Wednesday, 30 September 2009

Bad blood leads to good ideas

There are books that change your mind about things. They can either persuade you that you were wrong in a previous belief, or they can at least push you to make up your mind about something which didn’t previously seem so certain. That’s what Jeremy Whittle’s Bad Blood did for me.

This doesn’t mean it’s actually a good book. In fact, the quality of Whittle’s writing is astounding only in the sense that it’s hard to believe he’s a journalist. ‘Would have benefited from extensive editing’ sums it up. A good start would be to eliminate the repetition of thoughts in successive chapters, and sometimes even in successive sentences.

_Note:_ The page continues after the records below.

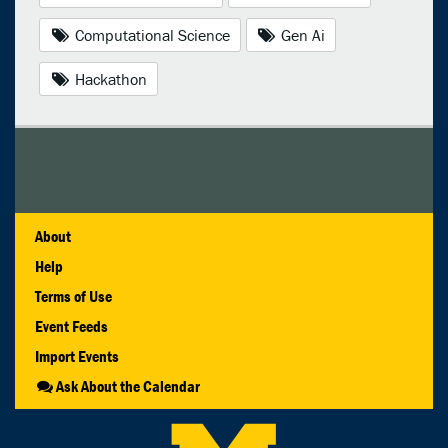
Computational Science
Gen Ai
Hackathon
About
Help
Terms of Use
Event Feeds
Import Events
Ask About the Calendar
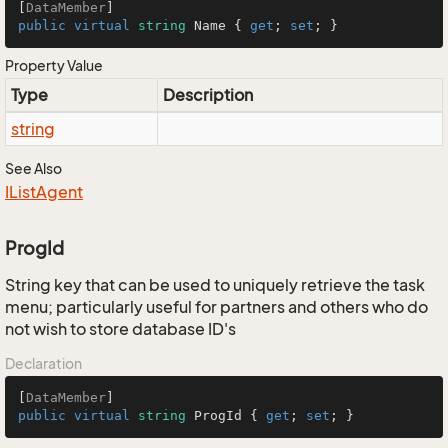
[
DataMember
public
virtual
string
 Name { 
get
; 
set
; }
Property Value
Type
Description
string
See Also
IList
Agent
ProgId
String key that can be used to uniquely retrieve the task
menu; particularly useful for partners and others who do
not wish to store database ID's
Declaration
[
DataMember
public
virtual
string
 ProgId { 
get
; 
set
; }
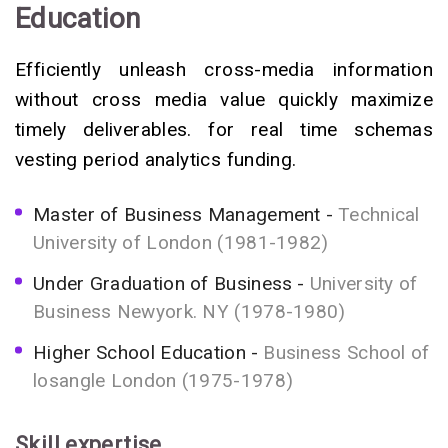
Education
Efficiently unleash cross-media information
without cross media value quickly maximize
timely deliverables. for real time schemas
vesting period analytics funding.
Master of Business Management
Technical
University of London (1981-1982)
Under Graduation of Business
University of
Business Newyork. NY (1978-1980)
Higher School Education
Business School of
losangle London (1975-1978)
Skill expertise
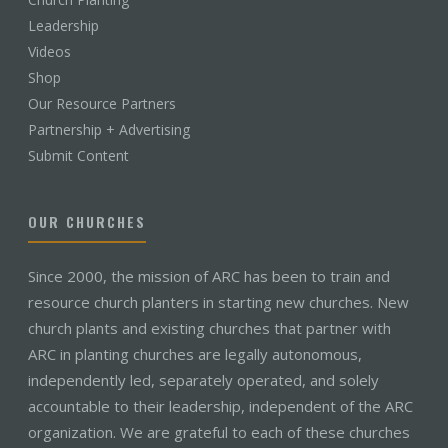
Leadership
Videos
Shop
Our Resource Partners
Partnership + Advertising
Submit Content
OUR CHURCHES
Since 2000, the mission of ARC has been to train and
resource church planters in starting new churches. New
church plants and existing churches that partner with
ARC in planting churches are legally autonomous,
independently led, separately operated, and solely
accountable to their leadership, independent of the ARC
organization. We are grateful to each of these churches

Despite the writing, Whittle paints a compelling picture of the damage doping does to cycling in general and the Tour de France in particular. It has certainly made me abandon a certain ambivalence I used to have, summed up by the question ‘if you can’t eliminate doping, should we just legalise it, if only to re-establish a level playing field?’ No, we shouldn’t. If high performance requires people to do to their bodies what doping does to them, we should settle for lower performance.

That being said, Whittle also shows clearly that doping turns good riders into superstars, and superstars earn colossal sums both for themselves and for the sporting authorities. So we’re talking about an illegal but hugely remunerative activity, which sounds like the start of a pretty nasty conspiracy. The book demonstrates how anyone who tries to speak out against doping, cyclist or journalist, is systematically marginalised and silenced by other competitors with the connivance of the very authorities who should be stamping out the practice.

So doping is likely to be around a long time, with all the corruption it brings in its wake.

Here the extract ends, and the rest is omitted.